At about 11:45 a.m., another teacher learned that the boy had told students he had a gun in his backpack, the notice stated. The teacher searched the backpack at about 12:30 p.m. but found no gun.
The same teacher “was made aware that the shooter had taken something out of his backpack right before she searched the shooter’s backpack, and the shooter put it in the pocket of his hoodie before going out to recess,” the notice stated.
When that teacher raised concerns to Parker, the assistant principal said the student “had small pockets, insinuating that he could not possibly have a gun on his person,” the notice of claim stated.
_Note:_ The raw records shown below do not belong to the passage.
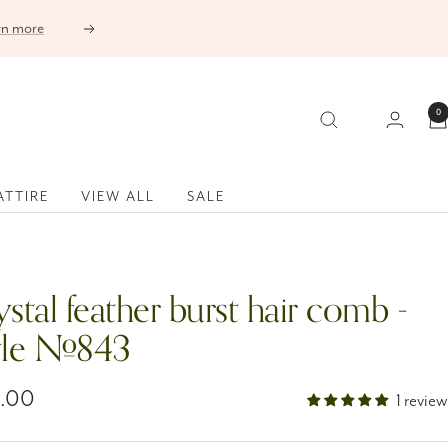
Next
0
ATTIRE
VIEW ALL
SALE
stal feather burst hair comb -
yle #843
5.00
1 review
e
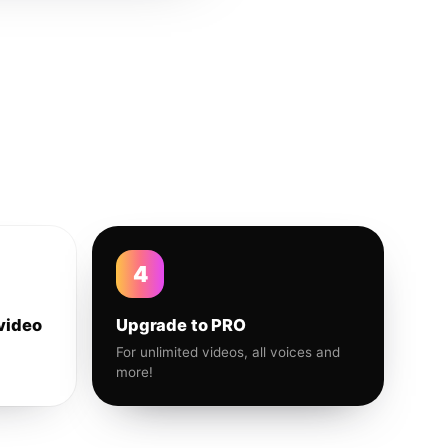
4
video
Upgrade to PRO
For unlimited videos, all voices and
more!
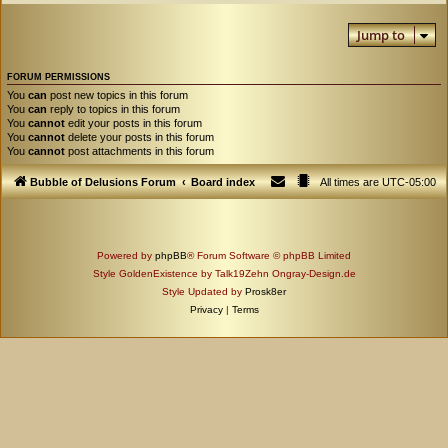
Jump to
FORUM PERMISSIONS
You
can
post new topics in this forum
You
can
reply to topics in this forum
You
cannot
edit your posts in this forum
You
cannot
delete your posts in this forum
You
cannot
post attachments in this forum
Bubble of Delusions Forum
Board index
All times are
UTC-05:00
Powered by
phpBB
® Forum Software © phpBB Limited
Style GoldenExistence by Talk19Zehn Ongray-Design.de
Style Updated by
Prosk8er
Privacy
|
Terms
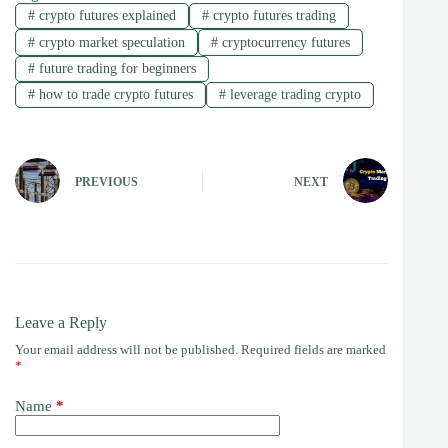
#
crypto futures explained
#
crypto futures trading
#
crypto market speculation
#
cryptocurrency futures
#
future trading for beginners
#
how to trade crypto futures
#
leverage trading crypto
PREVIOUS
NEXT
Leave a Reply
Your email address will not be published.
Required fields are marked
*
Name
*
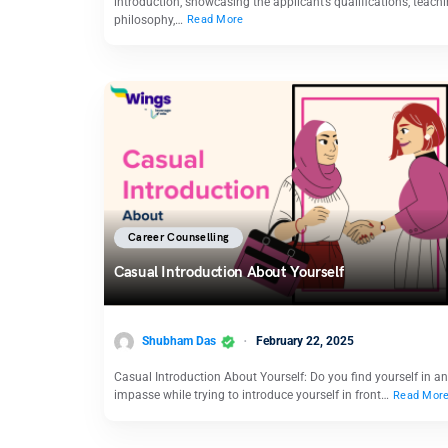
introduction, showcasing the applicant’s qualifications, teach
philosophy,…
Read More
Career Counselling
Casual Introduction About Yourself
Shubham Das
February 22, 2025
Casual Introduction About Yourself: Do you find yourself in an
impasse while trying to introduce yourself in front…
Read Mor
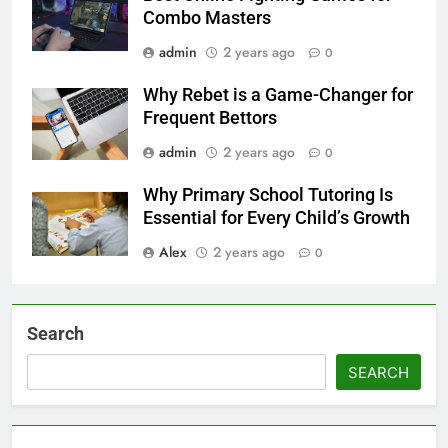
Combo Masters
admin
2 years ago
0
Why Rebet is a Game-Changer for
Frequent Bettors
admin
2 years ago
0
Why Primary School Tutoring Is
Essential for Every Child’s Growth
Alex
2 years ago
0
Search
SEARCH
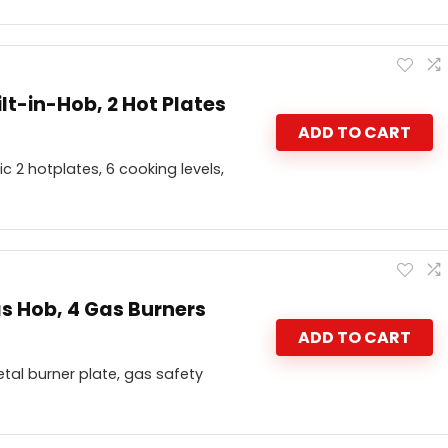
lt-in-Hob, 2 Hot Plates
ADD TO CART
c 2 hotplates, 6 cooking levels,
s Hob, 4 Gas Burners
ADD TO CART
tal burner plate, gas safety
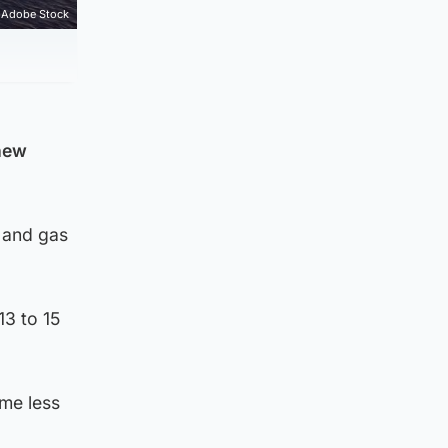
Adobe Stock
 new
l and gas
13 to 15
ome less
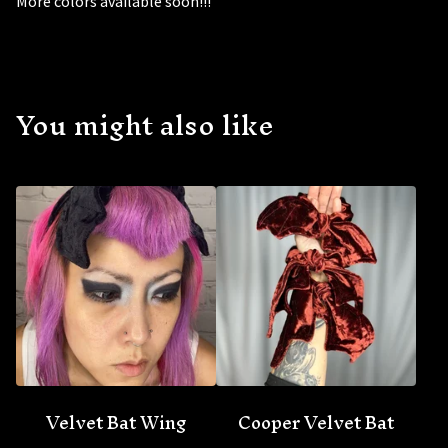
More colors available soon!!!
You might also like
🦇
Velvet Bat Wing
Cooper Velvet Bat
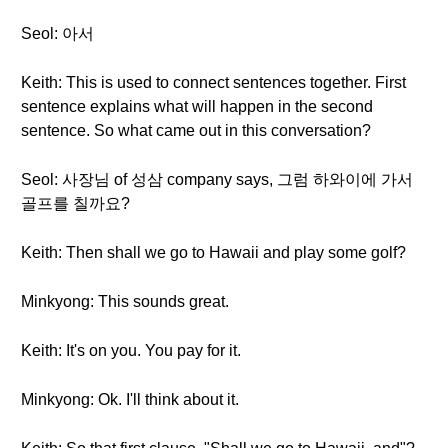
Seol: 아서
Keith: This is used to connect sentences together. First
sentence explains what will happen in the second
sentence. So what came out in this conversation?
Seol: 사장님 of 성삼 company says, 그럼 하와이에 가서
골프를 칠까요?
Keith: Then shall we go to Hawaii and play some golf?
Minkyong: This sounds great.
Keith: It's on you. You pay for it.
Minkyong: Ok. I'll think about it.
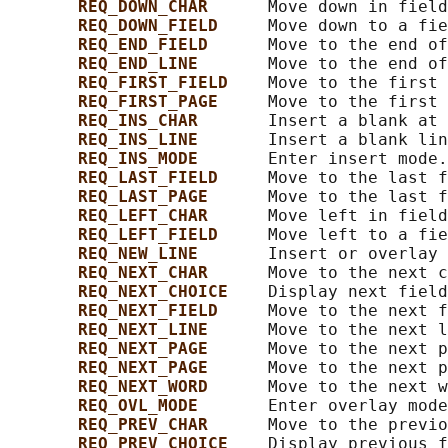
REQ_DOWN_CHAR      
Move down in field
REQ_DOWN_FIELD     
Move down to a fie
REQ_END_FIELD      
Move to the end of
REQ_END_LINE       
Move to the end of
REQ_FIRST_FIELD    
Move to the first 
REQ_FIRST_PAGE     
Move to the first 
REQ_INS_CHAR       
Insert a blank at 
REQ_INS_LINE       
Insert a blank lin
REQ_INS_MODE       
Enter insert mode.

REQ_LAST_FIELD     
Move to the last f
REQ_LAST_PAGE      
Move to the last f
REQ_LEFT_CHAR      
Move left in field
REQ_LEFT_FIELD     
Move left to a fie
REQ_NEW_LINE       
Insert or overlay 
REQ_NEXT_CHAR      
Move to the next c
REQ_NEXT_CHOICE    
Display next field
REQ_NEXT_FIELD     
Move to the next f
REQ_NEXT_LINE      
Move to the next l
REQ_NEXT_PAGE      
Move to the next p
REQ_NEXT_PAGE      
Move to the next p
REQ_NEXT_WORD      
Move to the next w
REQ_OVL_MODE       
Enter overlay mode
REQ_PREV_CHAR      
Move to the previo
REQ_PREV_CHOICE    
Display previous f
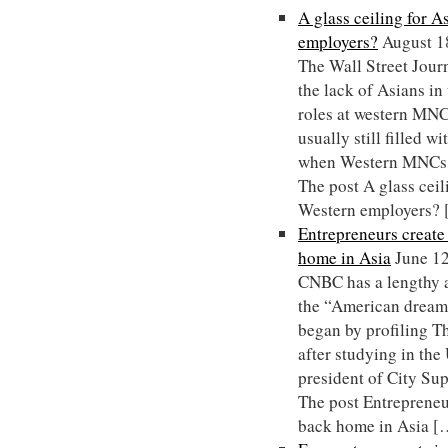
A glass ceiling for 
employers?
August 1
The Wall Street Journ
the lack of Asians i
roles at western MNCs
usually still filled w
when Western MNCs 
The post A glass ceil
Western employers?
Entrepreneurs creat
home in Asia
June 1
CNBC has a lengthy a
the “American dream”
began by profiling 
after studying in th
president of City Su
The post Entrepreneu
back home in Asia [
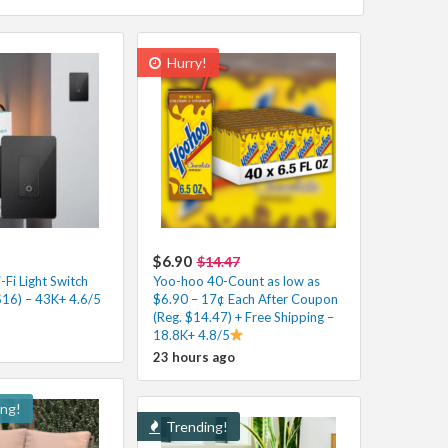
Hurry!
$6.90
$14.47
Fi Light Switch
Yoo-hoo 40-Count as low as
$16) – 43K+ 4.6/5
$6.90 – 17¢ Each After Coupon
(Reg. $14.47) + Free Shipping –
18.8K+ 4.8/5
23 hours ago
ing!
Trending!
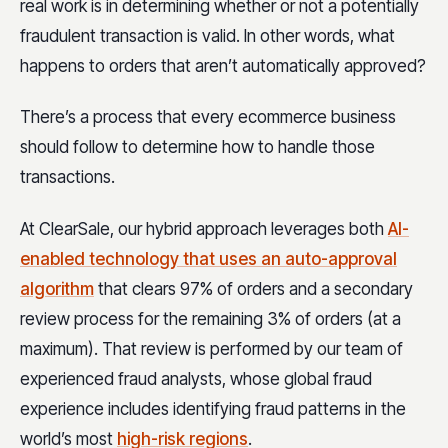
real work is in determining whether or not a potentially
fraudulent transaction is valid. In other words, what
happens to orders that aren’t automatically approved?
There’s a process that every ecommerce business
should follow to determine how to handle those
transactions.
At ClearSale, our hybrid approach leverages both
AI-
enabled technology that uses an auto-approval
algorithm
that clears 97% of orders and a secondary
review process for the remaining 3% of orders (at a
maximum). That review is performed by our team of
experienced fraud analysts, whose global fraud
experience includes identifying fraud patterns in the
world’s most
high-risk regions
.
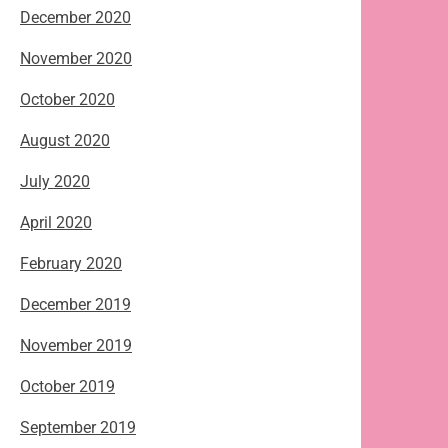
December 2020
November 2020
October 2020
August 2020
July 2020
April 2020
February 2020
December 2019
November 2019
October 2019
September 2019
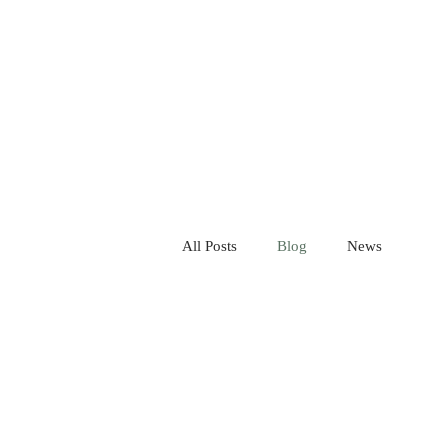
All Posts
Blog
News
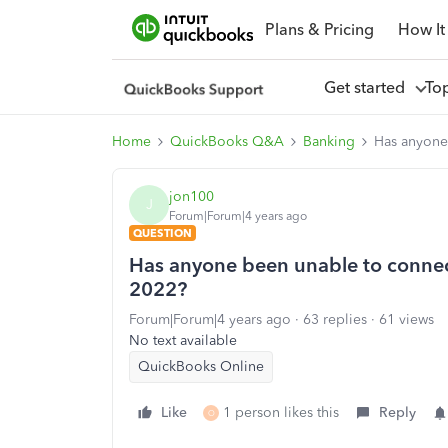
Plans & Pricing
How It
Get started
To
Home
QuickBooks Q&A
Banking
Has anyone
jon100
J
Forum|Forum|4 years ago
QUESTION
Has anyone been unable to connec
2022?
Forum|Forum|4 years ago
63 replies
61 views
No text available
QuickBooks Online
Like
1 person likes this
Reply
O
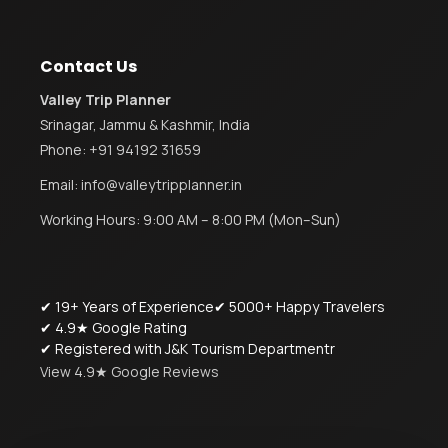
Contact Us
Valley Trip Planner
Srinagar, Jammu & Kashmir, India
Phone:
+91 94192 31659
Email:
info@valleytripplanner.in
Working Hours: 9:00 AM – 8:00 PM (Mon–Sun)
✔ 19+ Years of Experience
✔ 5000+ Happy Travelers
✔ 4.9★ Google Rating
✔ Registered with J&K Tourism Departmentr
View 4.9★ Google Reviews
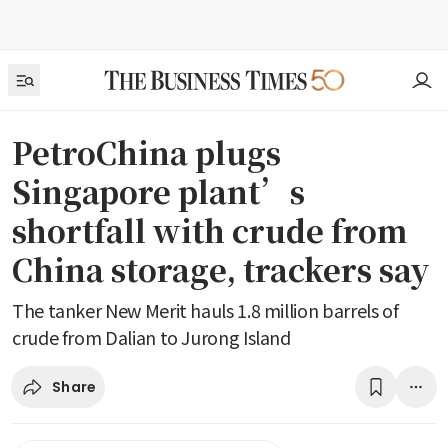
PetroChina plugs
Singapore plant’s
shortfall with crude from
China storage, trackers say
The tanker New Merit hauls 1.8 million barrels of
crude from Dalian to Jurong Island
Share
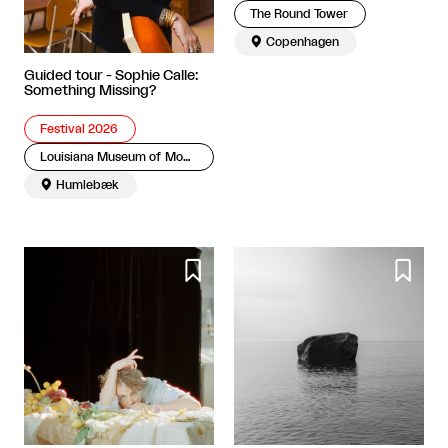
The Round Tower

Copenhagen
Guided tour - Sophie Calle:
Something Missing?
Festival 2026
Louisiana Museum of Modern Art

Humlebæk


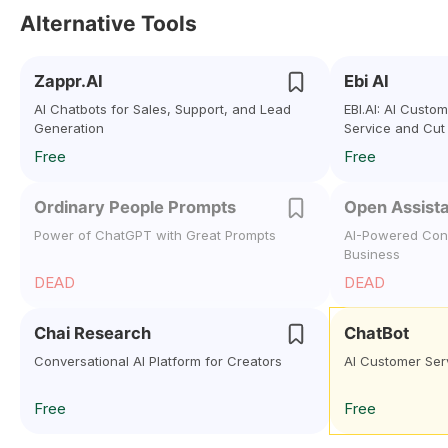
Alternative Tools
Zappr.AI
Ebi AI
AI Chatbots for Sales, Support, and Lead
EBI.AI: AI Custo
Generation
Service and Cut
Free
Free
Ordinary People Prompts
Open Assist
Power of ChatGPT with Great Prompts
AI-Powered Conv
Business
DEAD
DEAD
Chai Research
ChatBot
Conversational AI Platform for Creators
AI Customer Ser
Free
Free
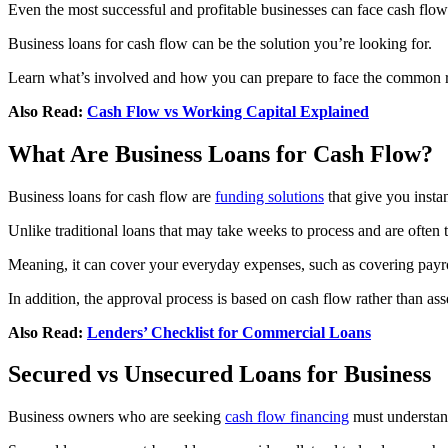
Even the most successful and profitable businesses can face cash flo
Business loans for cash flow can be the solution you’re looking for.
Learn what’s involved and how you can prepare to face the common r
Also Read:
Cash Flow vs Working Capital Explained
What Are Business Loans for Cash Flow?
Business loans for cash flow are
funding solutions
that give you inst
Unlike traditional loans that may take weeks to process and are often t
Meaning, it can cover your everyday expenses, such as covering payro
In addition, the approval process is based on cash flow rather than asse
Also Read:
Lenders’ Checklist for Commercial Loans
Secured vs Unsecured Loans for Business
Business owners who are seeking
cash flow financing
must understand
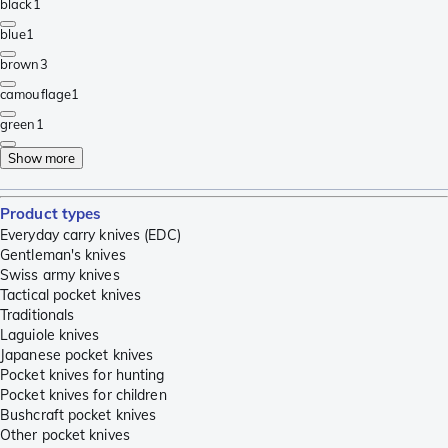
black
1
blue
1
brown
3
camouflage
1
green
1
Show more
Product types
Everyday carry knives (EDC)
Gentleman's knives
Swiss army knives
Tactical pocket knives
Traditionals
Laguiole knives
Japanese pocket knives
Pocket knives for hunting
Pocket knives for children
Bushcraft pocket knives
Other pocket knives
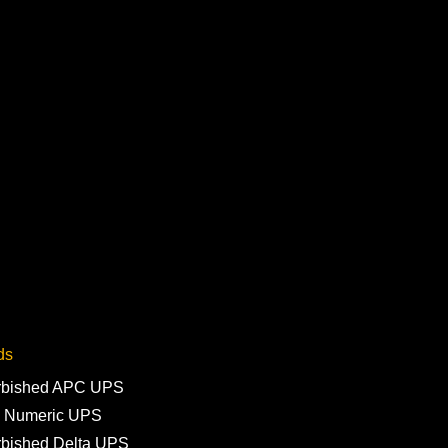
ds
rbished APC UPS
 Numeric UPS
rbished Delta UPS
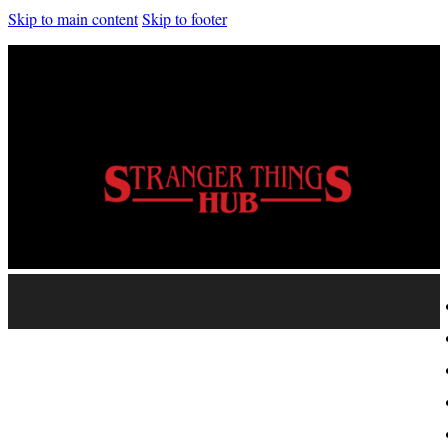
Skip to main content
Skip to footer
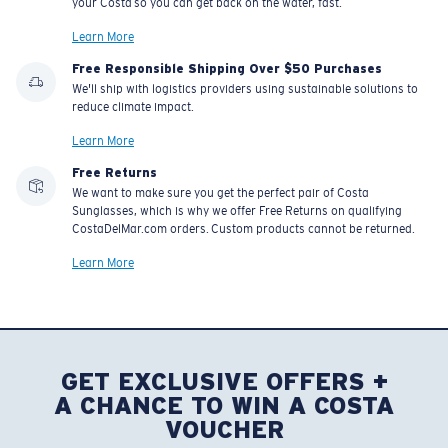
your Costa so you can get back on the water, fast.
Learn More
Free Responsible Shipping Over $50 Purchases
We'll ship with logistics providers using sustainable solutions to
reduce climate impact.
Learn More
Free Returns
We want to make sure you get the perfect pair of Costa
Sunglasses, which is why we offer Free Returns on qualifying
CostaDelMar.com orders. Custom products cannot be returned.
Learn More
GET EXCLUSIVE OFFERS +
A CHANCE TO WIN A COSTA
VOUCHER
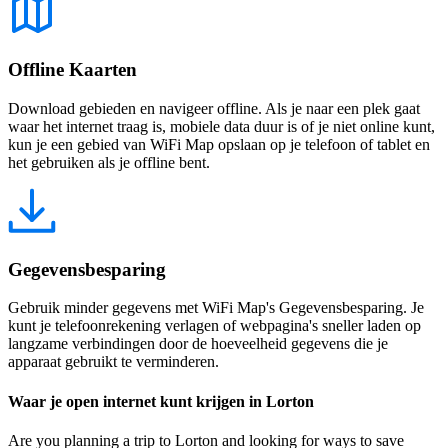
Offline Kaarten
Download gebieden en navigeer offline. Als je naar een plek gaat
waar het internet traag is, mobiele data duur is of je niet online kunt,
kun je een gebied van WiFi Map opslaan op je telefoon of tablet en
het gebruiken als je offline bent.
Gegevensbesparing
Gebruik minder gegevens met WiFi Map's Gegevensbesparing. Je
kunt je telefoonrekening verlagen of webpagina's sneller laden op
langzame verbindingen door de hoeveelheid gegevens die je
apparaat gebruikt te verminderen.
Waar je open internet kunt krijgen in Lorton
Are you planning a trip to Lorton and looking for ways to save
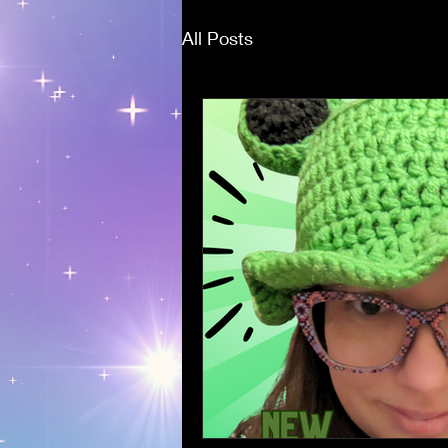
All Posts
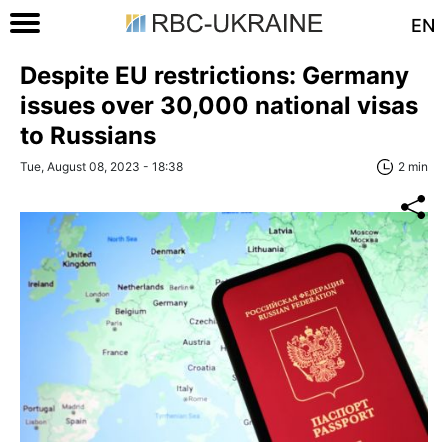
EN
Despite EU restrictions: Germany
issues over 30,000 national visas
to Russians
Tue, August 08, 2023 - 18:38
2 min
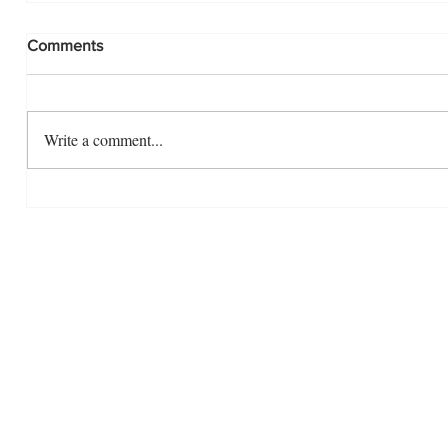
Comments
Write a comment...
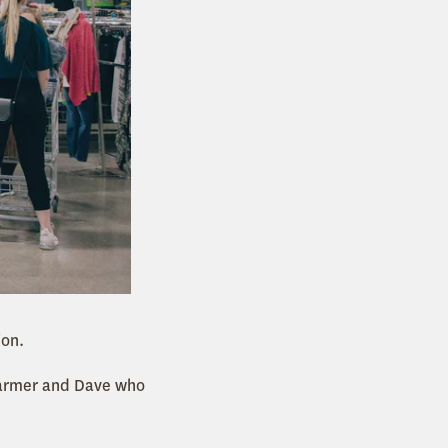
ion.
 Farmer and Dave who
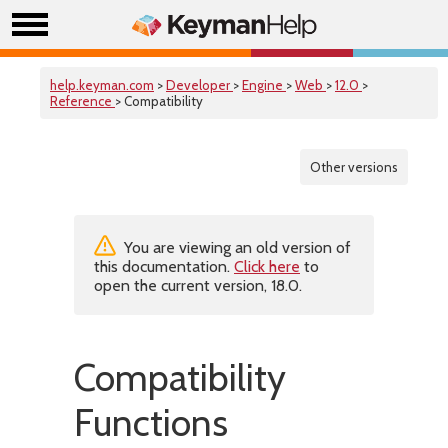
help.keyman.com
>
Developer
>
Engine
>
Web
>
12.0
>
Reference
> Compatibility
Other versions
You are viewing an old version of
this documentation.
Click here
to
open the current version, 18.0.
Compatibility
Functions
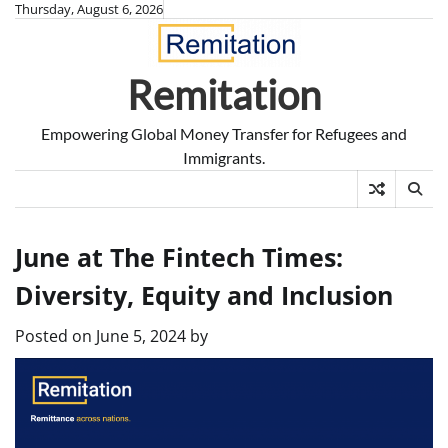
Skip
Thursday, August 6, 2026
to
content
Remitation
Empowering Global Money Transfer for Refugees and
Immigrants.
June at The Fintech Times:
Diversity, Equity and Inclusion
Posted on
June 5, 2024
by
“Assistant Principal Parker should have called police,” the notice stated. “Instead, she did not follow proper protocol and chose to do absolutely nothing.”
Shortly after 1 p.m., a third teacher learned from a student in Zwerner’s class that the shooter showed him the gun during recess and threatened to shoot him if he told anyone, the notice stated.
That teacher called the school’s office and shared what she knew with a fourth teacher who picked up the phone, the notice stated.
The fourth teacher relayed the information to Parker, who said she was aware of the threat and that the student’s backpack had been searched.
The third and fourth teachers conferred again. And the fourth teacher returned to Parker’s office, where a guidance counselor was raising similar concerns about the student having a gun, the notice stated.
The guidance counselor asked if he could search the child for a weapon, to which Parker said “no” because the child’s mother was arriving soon to pick him up, the notice stated.
“Then approximately 45 minutes later Ms. Zwerner was shot in her left hand and upper chest by the shooter,” the notice stated.
“Ms. Zwerner was sitting at her reading table when the shooter, who was sitting at his desk, pulled the gun out of his pocket and shot her one time.”
After the shooting, police said the boy was taken to a medical facility where he is receiving unspecified services.
Len Wallin, director of legal services for the school system, said in an email that it’s standard practice for the school division to forward notices of intent to sue to its insurer, which handles such litigation.
Wallin said the district’s insurer will handle decisions regarding whether it will represent Parker — who resigned last month — “after consultation with the school board, if that is necessary.”